Este follodrama se remonta a mis tiempos mozos de universidad (que tampoco ha llovido tanto, pero me pongo nostálgica). Para no dar muchos detalles, yo estudiaba una ingeniería en Salamanca, ciudad universitaria por excelencia, y el tercer año de carrera conocí a un profesor que o había sido esculpido por dioses griegos o fue engendrado con mucho amor. Vamos a llamarle Miguel.

Desde el minuto 1 las chicas de la clase (que no éramos muchas, para qué mentir) nos enchochamos del susodicho. Los miércoles eran el mejor día de la semana porque teníamos clase con él, y en los descansos lo único que hacíamos era hablar de lo buenorro que estaba.
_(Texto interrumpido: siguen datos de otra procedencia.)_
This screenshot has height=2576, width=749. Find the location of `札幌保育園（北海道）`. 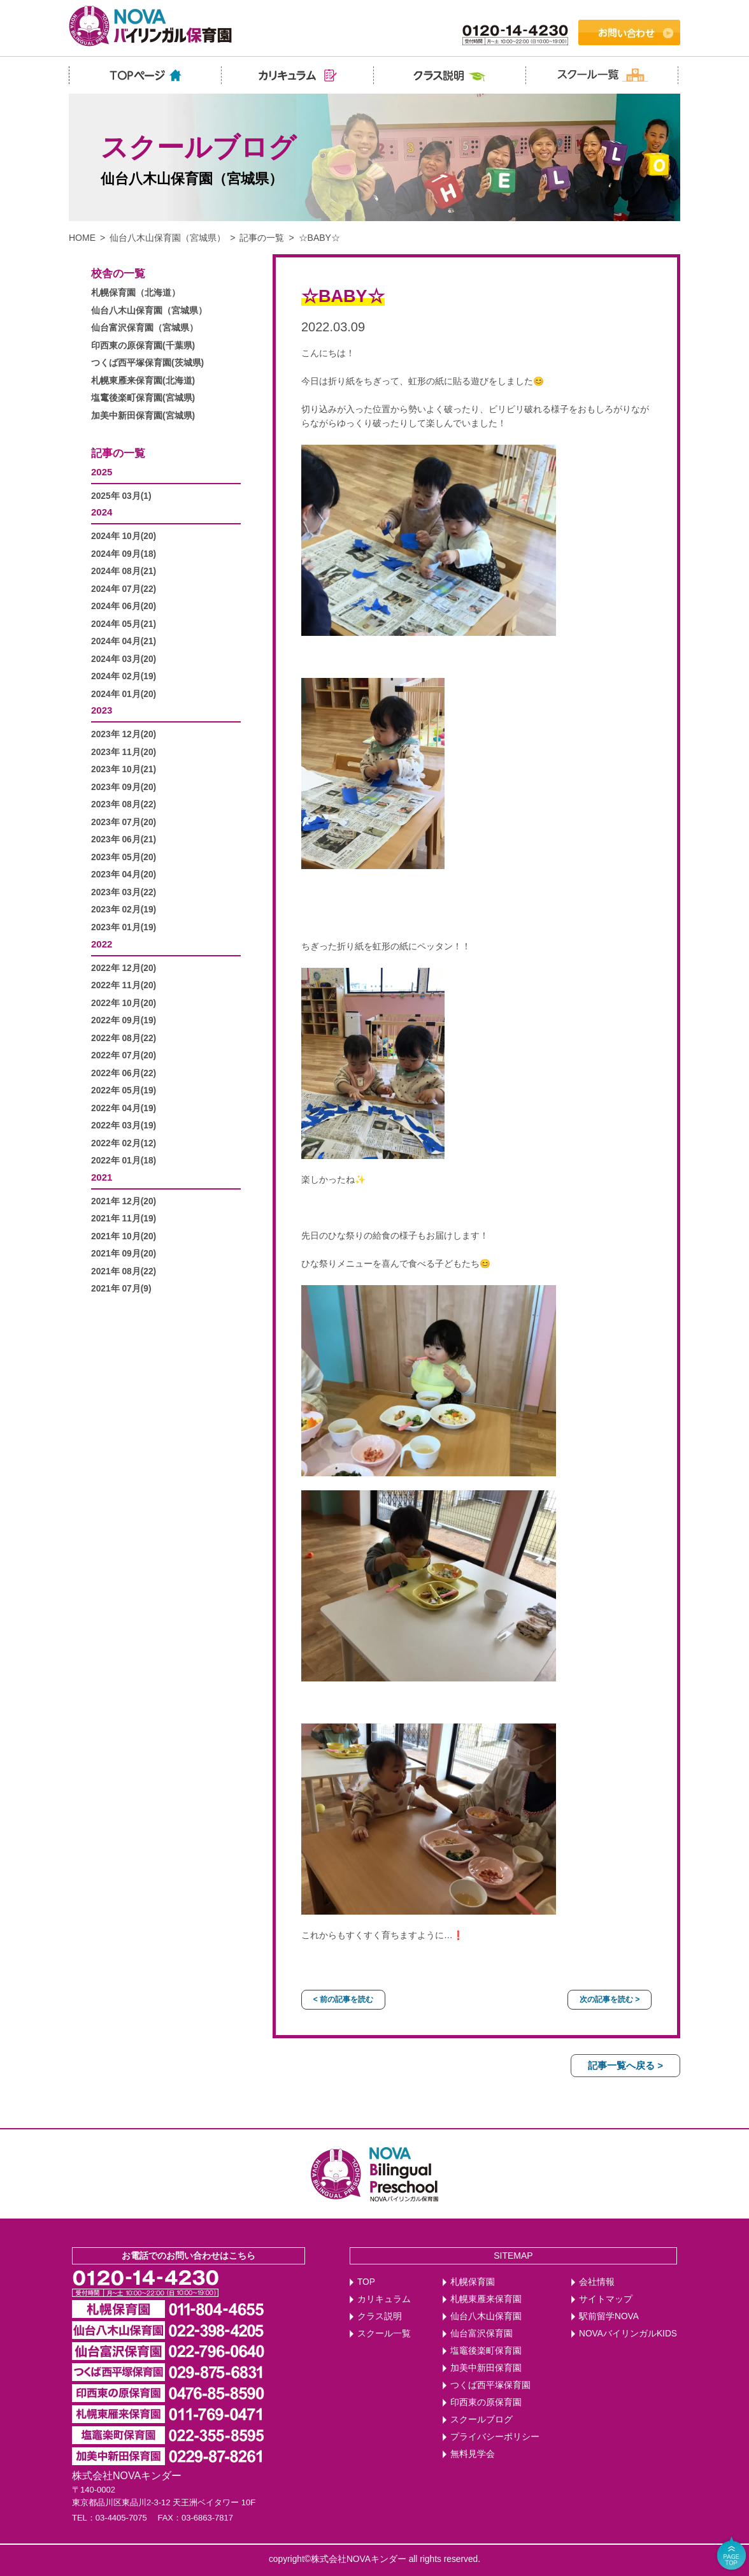 札幌保育園（北海道） is located at coordinates (135, 293).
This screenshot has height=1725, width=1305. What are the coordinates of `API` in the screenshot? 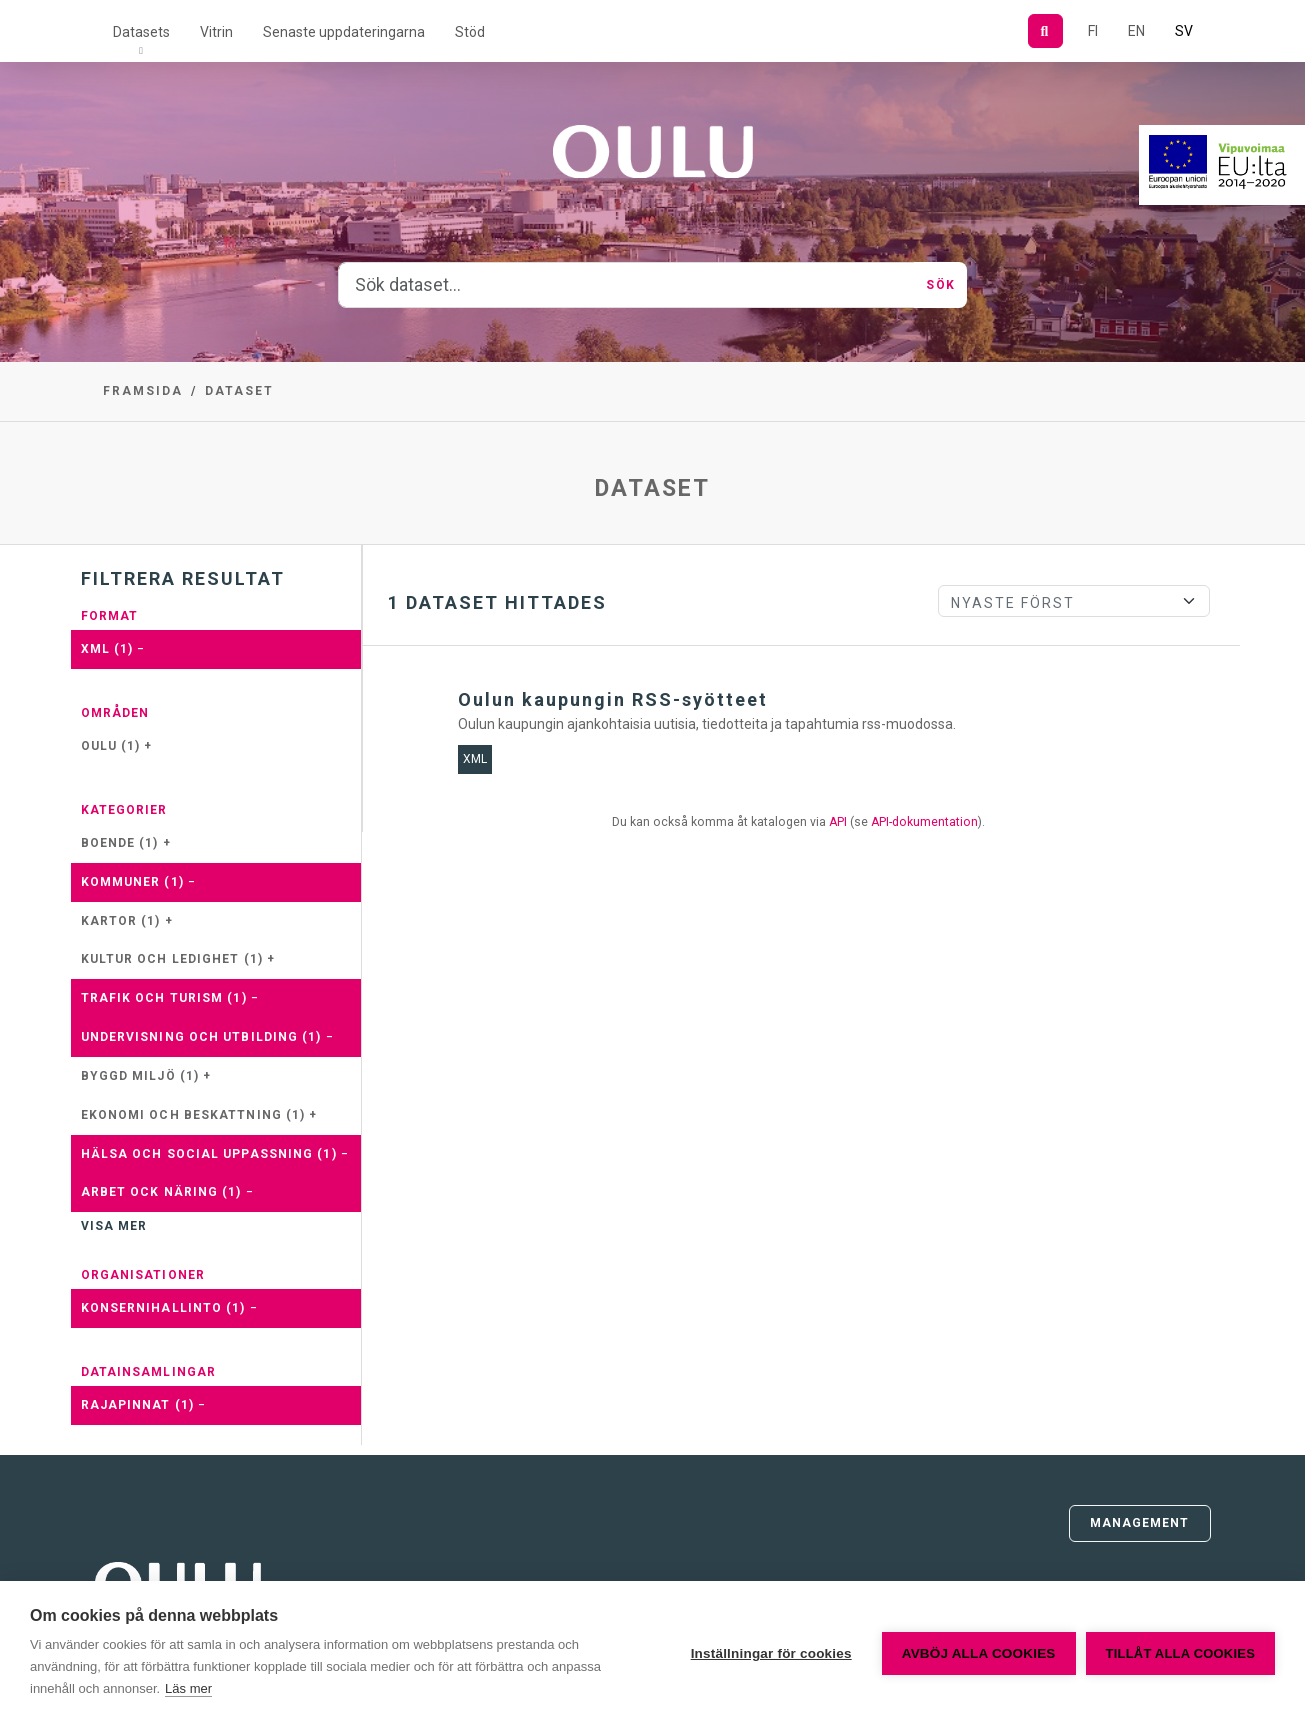 It's located at (838, 822).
Cosas de la juventud. Además, era un profesor de 10. Perfecto en todos los sentidos.

Aun así para nosotras era como El David de Miguel Ángel. Lo miras desde lejos, babeas un poco, pero no puedes llevártelo a casa y tampoco puedes ponerte a hacerle fotos para recrearte en tus momentos de soledad. Por no tener, no tenía ni redes sociales en las que buscar fotos suyas.

Pasaron los meses y un buen jueves salí de fiesta con mis compañeros de piso. Como ellos eran algo más mayores que yo, no solíamos ir a los mismos bares que el resto de los universitarios. Total, que entramos en un garito al que solíamos ir y allí estaba Miguel, como una obra de arte en un desierto. Pedí una cerveza y le saludé en la distancia, y educadamente él se acercó a decirme hola.  

Empezamos a hablar y a beber cerveza. De la carrera, de la vida, del futuro… De todo. Y entre frases triviales de repente dije una estupidez….

“Sí, bueno, el primer día de clase igual casi me caigo de la silla al verte.”

Y sorprendentemente él se río. Me dijo que eso era por el efecto profesor, que en realidad no era para tanto pero que daba esa impresión por estar subido a la tarima de la clase. Yo me reí y le dije que no, que en ese bar no había tarimas y que seguía causando el mismo efecto que en clase. Me miró, dejó la cerveza en la barra, se acercó y me besó. Aquella noche acabamos en su casa jugando a los médicos y, por lo menos yo, echando el mejor polvo de toda mi vida.

¿Y dónde está el follodrama?, os preguntaréis. Pues que la gente de clase se acabó enterando y cuando subieron las notas y yo saqué un 10 me acusaron de favoritismo. ¿Cómo se come eso? Pues mal, sobre todo cuando te has pasado horas, días y semanas alimentándote a base de macarrones con tomate porque no tienes tiempo de hacer platos más elaborados ya que estás estudiando.

La gente no olvida y el cuarto año todavía tenía la fama de “aquella chica que sacó matrícula por follarse a un profesor”. Fue un año horrible, pero chicas, lo malo acaba esfumándose, por mucho que duela en su momento.

Acabé la carrera y un par de meses más tarde me encontré con Miguel por la ciudad. Me invitó a tomar algo, me dio su número de teléfono y tras varias citas maravillosas acabamos saliendo. Este verano nos hemos casado. Los finales felices sí existen.